Struggle to make art still ends up rewardingPublished 11:04am Thursday, May 15, 2014
Creative Connections by Sara Aeikens
It seems like a decade since I received an email message from my across-the-street neighbor announcing an annual gathering she attends in Amery, Wis. The Northland 2014 Rec Lab celebrated its 80th anniversary, and I was able to attend. My neighbor needed only to drive around the block to pick up me with my luggage, then she drove us almost 200 miles northeast to a Bible camp nestled between two fairly small lakes on the outskirts of a town of about 3,000 people.
I really wasn’t sure what the actual program for the four days would include, but I thought the word “rec” was short for recreational. I read an entire list of several dozen activities that I could consider as possibilities for education as well as enjoyment. Little did I realize that the experience would take me back to childhood and camping days of fun and even frivolity, as each evening offered games, singing and different kinds of dancing lessons. Some women, casually elegant, wore long hand-woven or tiered skirts.
When we arrived late afternoon, I made at least three trips from the station wagon to our cabin, loaded down with what I considered necessities. I lugged my bundles while pondering how I manage to travel overseas with only a small rolling suitcase, my handbag and camera. I ended up piling an unused top bunk with my sleeping bag, a large heavy quilt my mother made, a giant bath towel, and a roll of pink wool yarn to donate to a knitting group. The extras, including a pocket flashlight, would surface in a campground setting where the bathroom is located a long way from the bunkroom.
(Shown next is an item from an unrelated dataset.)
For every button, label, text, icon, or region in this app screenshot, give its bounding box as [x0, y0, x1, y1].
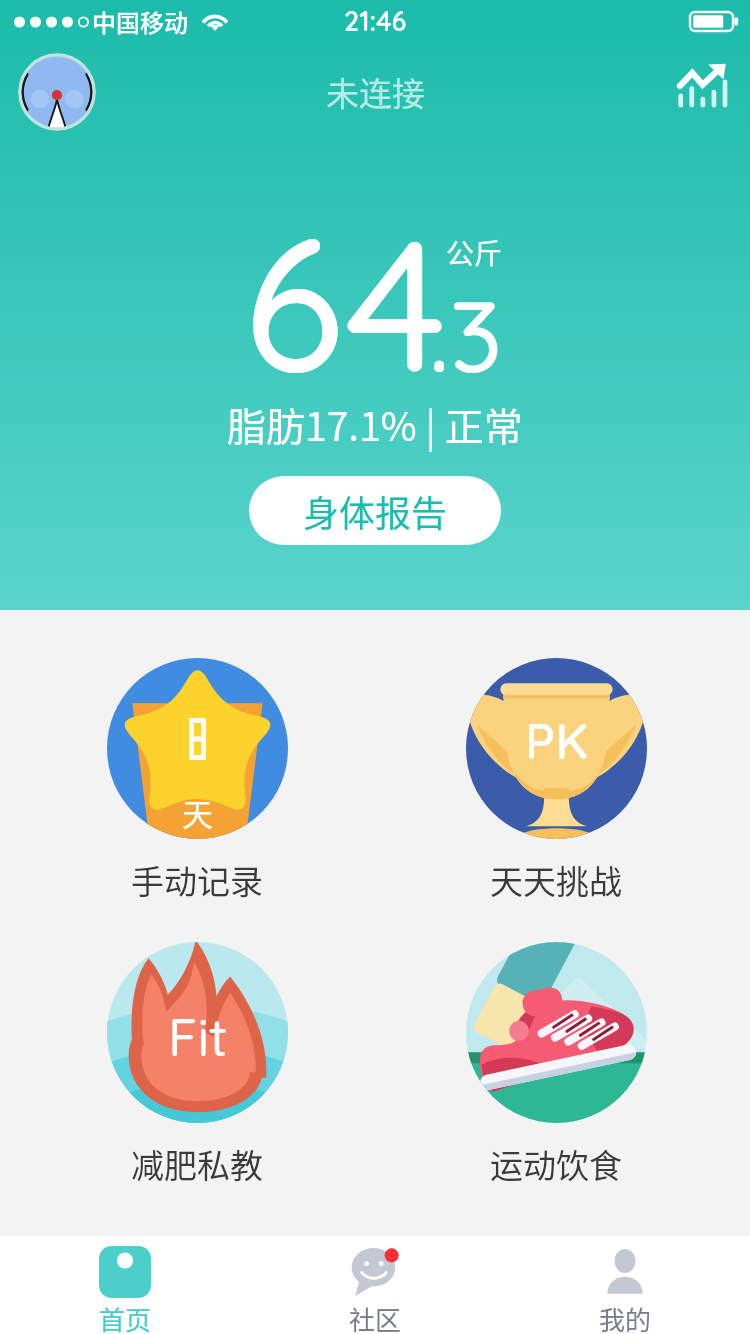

Offerings of handicraft activities stirred youthful wishes to become more skillful in chair caning, in making paper for creating handmade books, in leatherwork and loom weaving or tie-dyeing. I finally decided to take three sessions each of a creative writing course and a hands-on stained glass class for the three full days of camp.
The former flew by with a story of our most favorite space, an “I’ll never forget the time when” story, a “story I’ve heard from someone else about myself,” “What do I wish for my future self,” a story based on one word that describes who I am, and finally a practice in how to write a Haiku poem about our nature surroundings.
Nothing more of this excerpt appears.